[Start of Attachment]

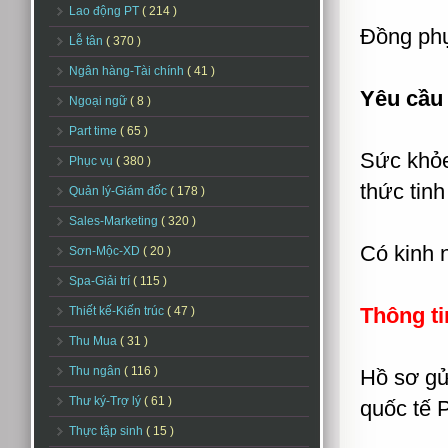
Lao động PT
( 214 )
Đồng ph
Lễ tân
( 370 )
Ngân hàng-Tài chính
( 41 )
Yêu cầu
Ngoại ngữ
( 8 )
Part time
( 65 )
Sức khỏe
Phục vụ
( 380 )
thức tinh
Quản lý-Giám đốc
( 178 )
Sales-Marketing
( 320 )
Có kinh n
Sơn-Mộc-XD
( 20 )
Spa-Giải trí
( 115 )
Thông ti
Thiết kế-Kiến trúc
( 47 )
Thu Mua
( 31 )
Thu ngân
( 116 )
Hồ sơ gửi
Thư ký-Trợ lý
( 61 )
quốc tế
Thực tập sinh
( 15 )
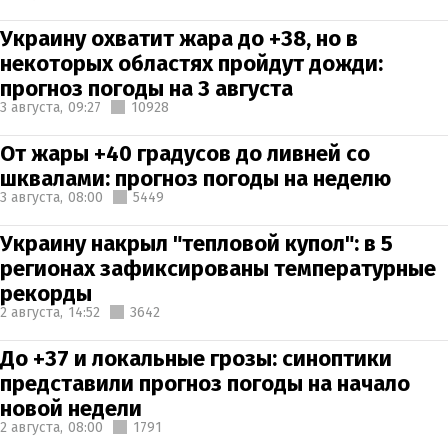
Украину охватит жара до +38, но в
некоторых областях пройдут дожди:
прогноз погоды на 3 августа
3 августа,
09:27
10928
От жары +40 градусов до ливней со
шквалами: прогноз погоды на неделю
3 августа,
08:00
5449
Украину накрыл "тепловой купол": в 5
регионах зафиксированы температурные
рекорды
2 августа,
14:52
3642
До +37 и локальные грозы: синоптики
представили прогноз погоды на начало
новой недели
2 августа,
08:00
1791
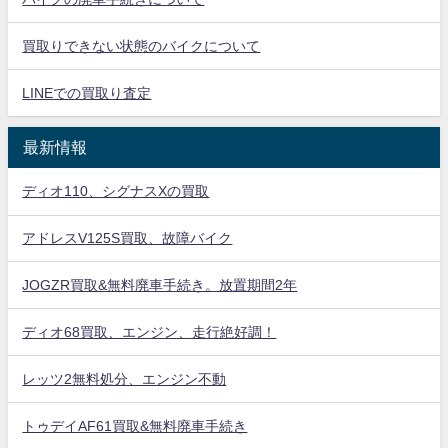
買取りできない状態のバイクについて
LINEでの買取り査定
最新情報
ディオ110、シグナスXの買取
アドレスV125S買取、故障バイク
JOGZR買取&無料廃車手続き。放置期間2年
ディオ68買取、エンジン、走行絶好調！
レッツ2無料処分、エンジン不動
トゥデイAF61買取&無料廃車手続き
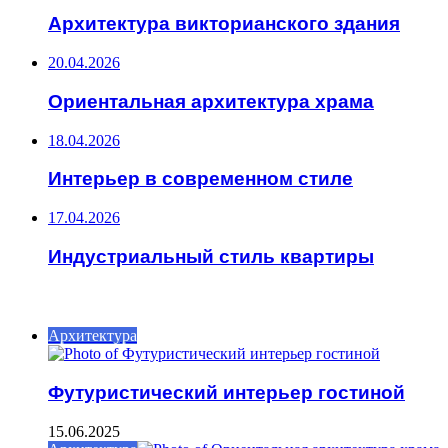
Архитектура викторианского здания
20.04.2026
Ориентальная архитектура храма
18.04.2026
Интерьер в современном стиле
17.04.2026
Индустриальный стиль квартиры
ИНТЕРЕСНОЕ
Архитектура
Футуристический интерьер гостиной
15.06.2025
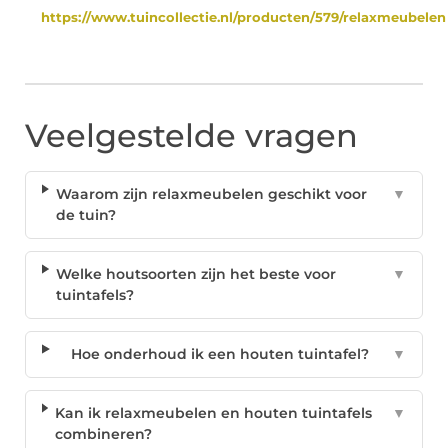
https://www.tuincollectie.nl/producten/579/relaxmeubelen
Veelgestelde vragen
Waarom zijn relaxmeubelen geschikt voor
▼
de tuin?
Welke houtsoorten zijn het beste voor
▼
tuintafels?
Hoe onderhoud ik een houten tuintafel?
▼
Kan ik relaxmeubelen en houten tuintafels
▼
combineren?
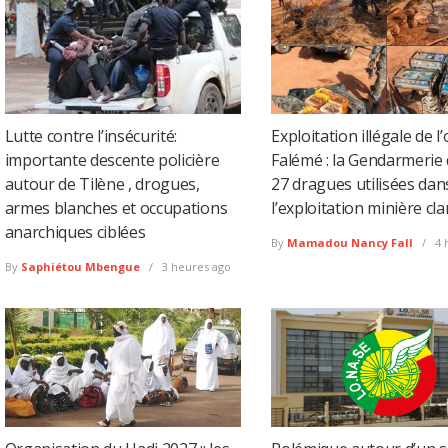
Lutte contre l’insécurité:
Exploitation illégale de l’
importante descente policière
Falémé : la Gendarmerie 
autour de Tilène , drogues,
27 dragues utilisées dan
armes blanches et occupations
l’exploitation minière cl
anarchiques ciblées
By
Mamadou Nancy Fall
4 
By
Saphiétou Mbengue
3 heures ago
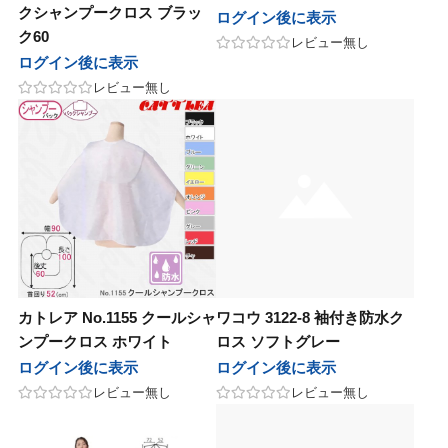
クシャンプークロス ブラッ
ログイン後に表示
ク60
レビュー無し
ログイン後に表示
レビュー無し
カトレア No.1155 クールシャ
ワコウ 3122-8 袖付き防水ク
ンプークロス ホワイト
ロス ソフトグレー
ログイン後に表示
ログイン後に表示
レビュー無し
レビュー無し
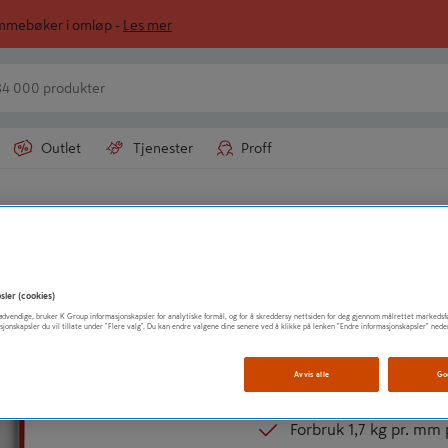
ommebøker i omløp -
Les mer
Outlet
Tjenester
Proff
HEY'DI
HEYDI FIBERPLA
sler (cookies)
t nødvendige, bruker K Group informasjonskapsler for analytiske formål, og for å skreddersy nettsiden for deg gjennom målrettet markedsf
Universal avrettingsm
sjonskapsler du vil tillate under "Flere valg". Du kan endre valgene dine senere ved å klikke på lenken "Endre informasjonskapsler" nede
Til innendørs bruk
Avvis alle
Go
Tette belegg 1 døgn
Forbruk 1,7 kg pr. mm 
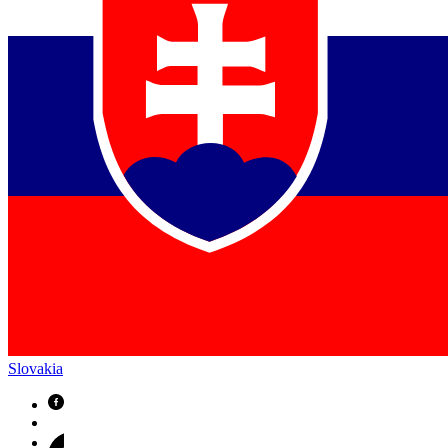
Slovakia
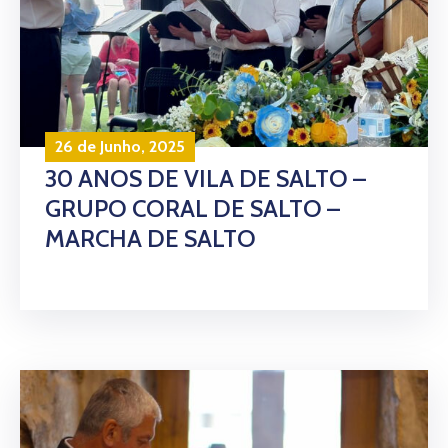
26 de Junho, 2025
30 ANOS DE VILA DE SALTO –
GRUPO CORAL DE SALTO –
MARCHA DE SALTO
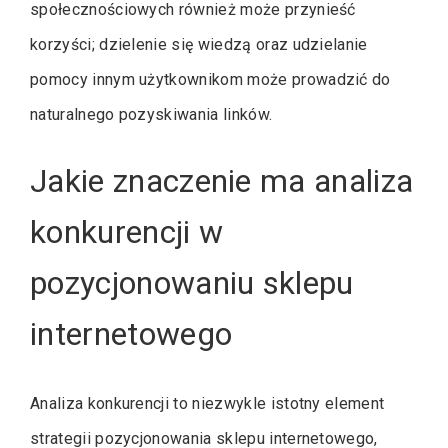
społecznościowych również może przynieść
korzyści; dzielenie się wiedzą oraz udzielanie
pomocy innym użytkownikom może prowadzić do
naturalnego pozyskiwania linków.
Jakie znaczenie ma analiza
konkurencji w
pozycjonowaniu sklepu
internetowego
Analiza konkurencji to niezwykle istotny element
strategii pozycjonowania sklepu internetowego,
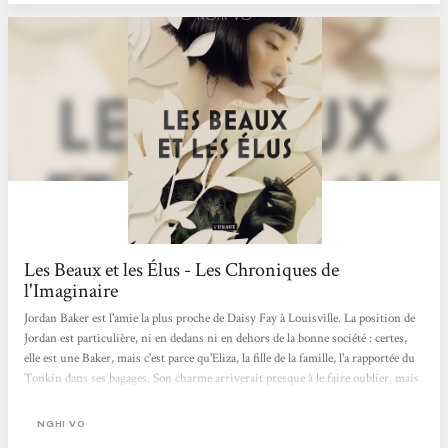
Les Beaux et les Élus - Les Chroniques de
l'Imaginaire
Jordan Baker est l'amie la plus proche de Daisy Fay à Louisville. La position de
Jordan est particulière, ni en dedans ni en dehors de la bonne société : certes,
elle est une Baker, mais c'est parce qu'Eliza, la fille de la famille, l'a rapportée du
Tonkin dans ses bagages. Son charme arriverait presque à le faire oublier, mais
personne ne l'oublie jamais vraiment, et c'est pourquoi elle quitte Louisville
après la mort des Baker, et retrouvera à New York celle qui est devenue Daisy
NGHI VO
Buchanan après son mariage avec Tom. Adoptée par Sigourney Howard, une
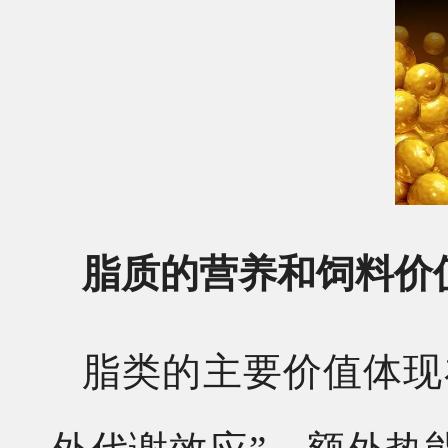
脂质的营养和饲料价
脂类的主要价值体现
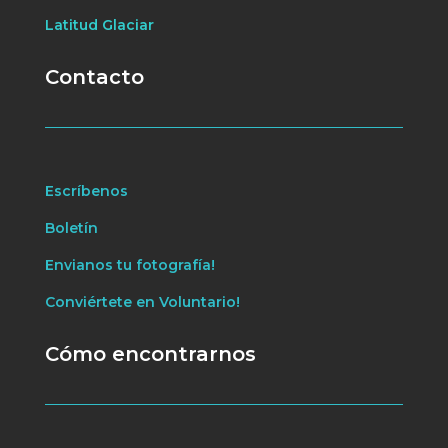
Latitud Glaciar
Contacto
Escríbenos
Boletín
Envianos tu fotografía!
Conviértete en Voluntario!
Cómo encontrarnos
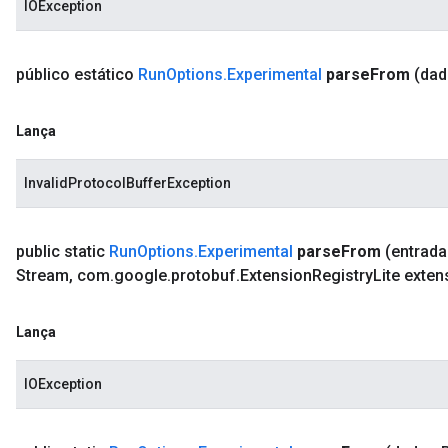
IOException
público estático
Run
Options
.
Experimental
parse
From
(dad
Lança
dlerPoolOptions
InvalidProtocolBufferException
public static
Run
Options
.
Experimental
parse
From
(entrad
Stream
,
com
.
google
.
protobuf
.
Extension
Registry
Lite exten
Lança
IOException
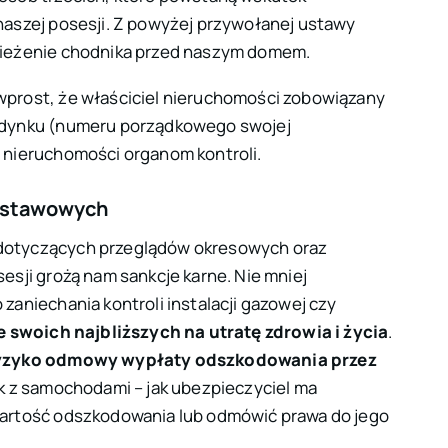
aszej posesji. Z powyżej przywołanej ustawy
nieżenie chodnika przed naszym domem.
prost, że właściciel nieruchomości zobowiązany
udynku (numeru porządkowego swojej
 nieruchomości organom kontroli.
 ustawowych
dotyczących przeglądów okresowych oraz
sji grożą nam sankcje karne. Nie mniej
aniechania kontroli instalacji gazowej czy
 swoich najbliższych na utratę zdrowia i życia
.
yzyko odmowy wypłaty odszkodowania przez
ak z samochodami – jak ubezpieczyciel ma
artość odszkodowania lub odmówić prawa do jego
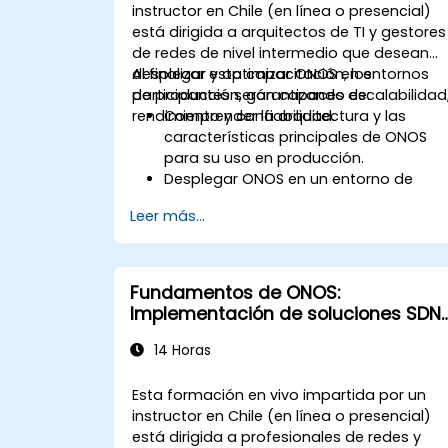
instructor en Chile (en línea o presencial)
está dirigida a arquitectos de TI y gestores
de redes de nivel intermedio que desean
desplegar y optimizar ONOS en entornos
Al finalizar esta capacitación, los
de producción, garantizando escalabilidad
participantes serán capaces de:
rendimiento y confiabilidad.
Comprender la arquitectura y las
características principales de ONOS
para su uso en producción.
Desplegar ONOS en un entorno de
producción siguiendo las mejores
Leer más...
prácticas.
Configurar clustering, redundancia y
tolerancia a fallos en ONOS.
Monitorear, solucionar problemas y
Fundamentos de ONOS:
optimizar las implementaciones de
Implementación de soluciones SDN
ONOS para garantizar escalabilidad y
escalables
rendimiento.
14 Horas
Integrar ONOS con la infraestructura y
las herramientas de red existentes.
Esta formación en vivo impartida por un
Planificar y ejecutar un proceso exitos
instructor en Chile (en línea o presencial)
de actualización de ONOS.
está dirigida a profesionales de redes y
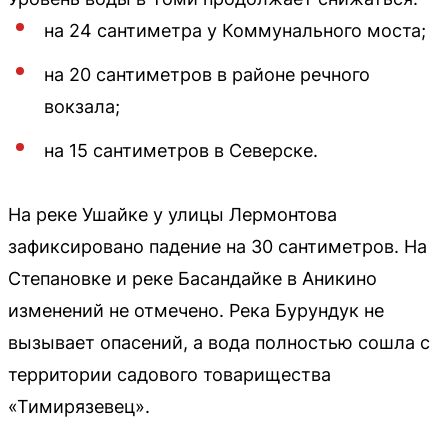
на 24 сантиметра у Коммунального моста;
на 20 сантиметров в районе речного
вокзала;
на 15 сантиметров в Северске.
На реке Ушайке у улицы Лермонтова
зафиксировано падение на 30 сантиметров. На
Степановке и реке Басандайке в Аникино
изменений не отмечено. Река Бурундук не
вызывает опасений, а вода полностью сошла с
территории садового товарищества
«Тимирязевец».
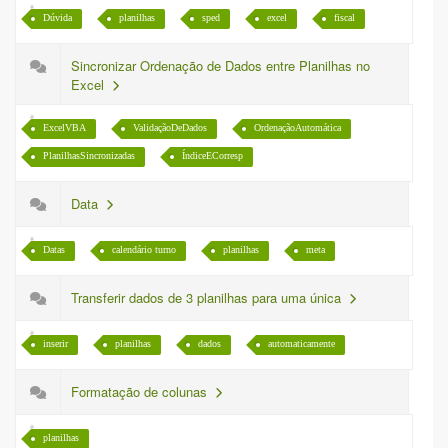
Dúvida
planilhas
sped
excel
fiscal
Sincronizar Ordenação de Dados entre Planilhas no
Excel
ExcelVBA
ValidaçãoDeDados
OrdenaçãoAutomática
PlanilhasSincronizadas
ÍndiceECorresp
Data
Datas
calendário turno
planilhas
meta
Transferir dados de 3 planilhas para uma única
inserir
planilhas
dados
automaticamente
Formatação de colunas
planilhas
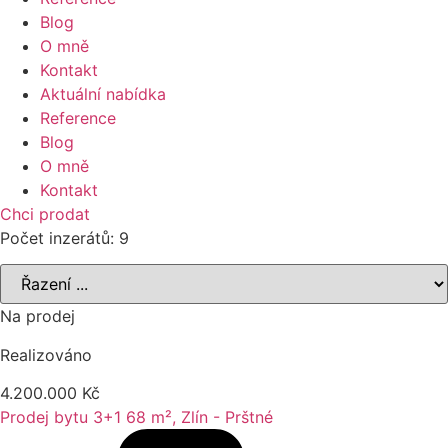
Blog
O mně
Kontakt
Aktuální nabídka
Reference
Blog
O mně
Kontakt
Chci prodat
Počet inzerátů:
9
Na prodej
Realizováno
4.200.000 Kč
Prodej bytu 3+1 68 m², Zlín - Prštné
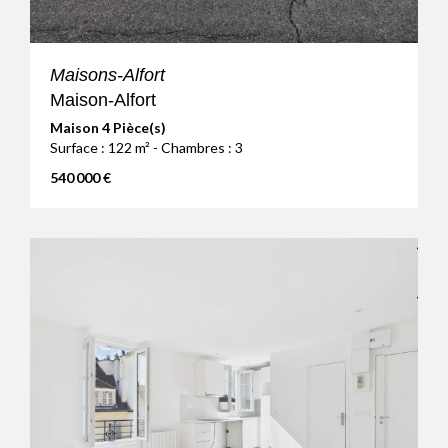
Maisons-Alfort
Maison-Alfort
Maison 4 Pièce(s)
Surface : 122 m² - Chambres : 3
540 000 €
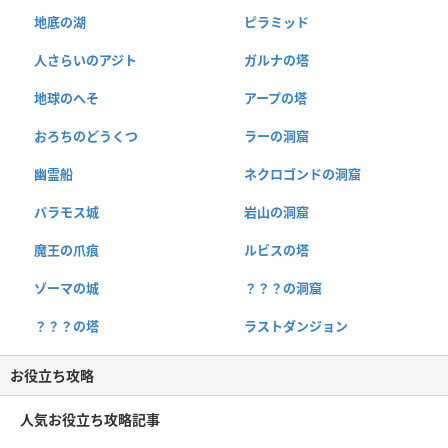
地底の湖
ピラミッド
人さらいのアジト
ガルナの塔
地球のへそ
アープの塔
おろちのどうくつ
ラーの洞窟
幽霊船
ネクロゴンドの洞窟
バラモス城
岩山の洞窟
魔王の爪痕
ルビスの塔
ゾーマの城
？？？の洞窟
？？？の塔
ラストダンジョン
お役立ち攻略
人気お役立ち攻略記事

[End of Attachment]

(Task requirements) Omit the pictures. Transcribe word for word the lines from the one containing "Maison-Alfort" through the end of the listing, inclusive.

(Output of the task)
Maison-Alfort
Maison 4 Pièce(s)
Surface : 122 m² - Chambres : 3
540 000 €
地底の湖
ピラミッド
人さらいのアジト
ガルナの塔
地球のへそ
アープの塔
おろちのどうくつ
ラーの洞窟
幽霊船
ネクロゴンドの洞窟
バラモス城
岩山の洞窟
魔王の爪痕
ルビスの塔
ゾーマの城
？？？の洞窟
？？？の塔
ラストダンジョン
お役立ち攻略
人気お役立ち攻略記事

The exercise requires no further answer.